START DATA TO USE
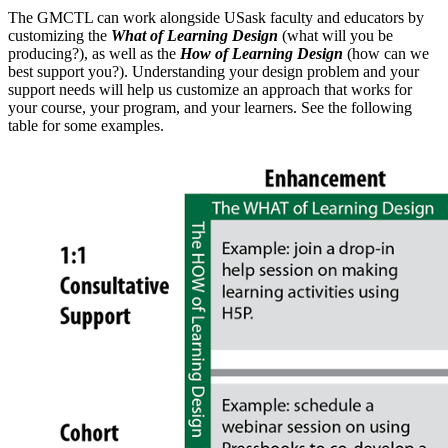
The GMCTL can work alongside USask faculty and educators by
customizing the
What of Learning Design
(what will you be
producing?), as well as the
How of Learning Design
(how can we
best support you?). Understanding your design problem and your
support needs will help us customize an approach that works for
your course, your program, and your learners. See the following
table for some examples.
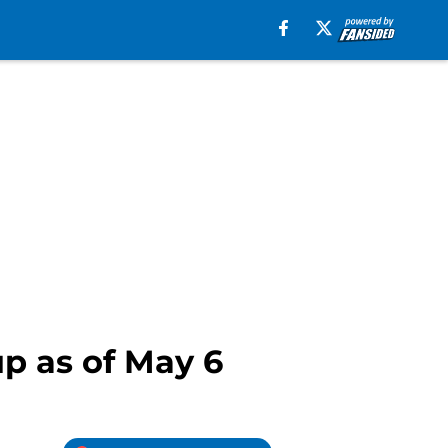
p as of May 6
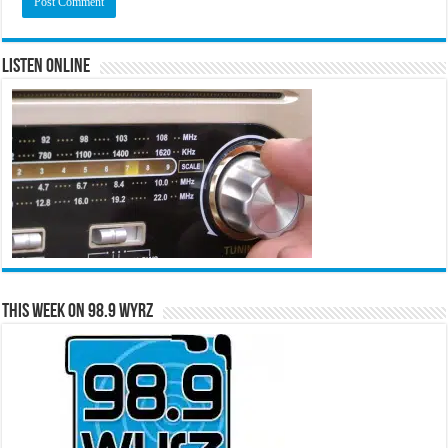
Listen Online
This Week on 98.9 WYRZ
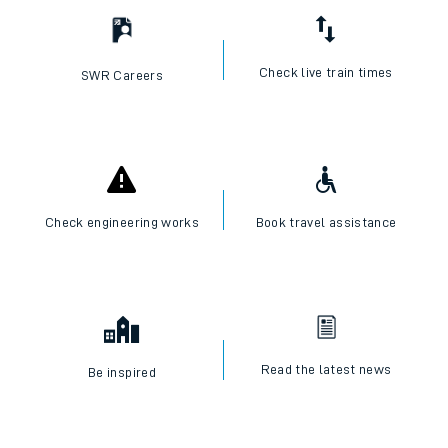
Check live train times
SWR Careers
Check engineering works
Book travel assistance
Read the latest news
Be inspired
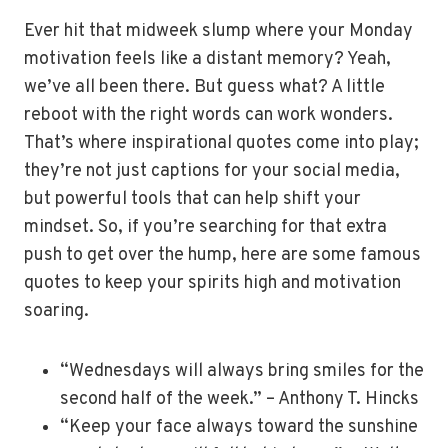
Ever hit that midweek slump where your Monday
motivation feels like a distant memory? Yeah,
we’ve all been there. But guess what? A little
reboot with the right words can work wonders.
That’s where inspirational quotes come into play;
they’re not just captions for your social media,
but powerful tools that can help shift your
mindset. So, if you’re searching for that extra
push to get over the hump, here are some famous
quotes to keep your spirits high and motivation
soaring.
“Wednesdays will always bring smiles for the
second half of the week.” – Anthony T. Hincks
“Keep your face always toward the sunshine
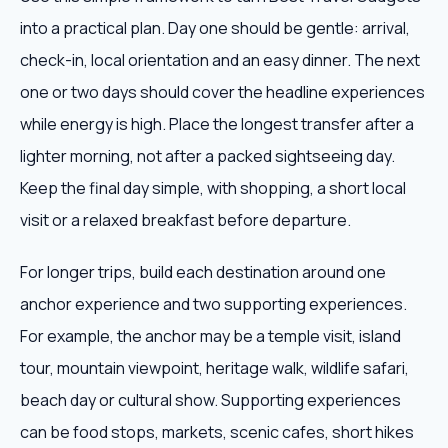
into a practical plan. Day one should be gentle: arrival,
check-in, local orientation and an easy dinner. The next
one or two days should cover the headline experiences
while energy is high. Place the longest transfer after a
lighter morning, not after a packed sightseeing day.
Keep the final day simple, with shopping, a short local
visit or a relaxed breakfast before departure.
For longer trips, build each destination around one
anchor experience and two supporting experiences.
For example, the anchor may be a temple visit, island
tour, mountain viewpoint, heritage walk, wildlife safari,
beach day or cultural show. Supporting experiences
can be food stops, markets, scenic cafes, short hikes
END DATA TO USE
:: PROBLEM TO WORK ON ::
I need every line of the data that has the word "quotes"; please list them.

:: RESPONSE TO THE EXERCISE ::
That’s where inspirational quotes come into play;
quotes to keep your spirits high and motivation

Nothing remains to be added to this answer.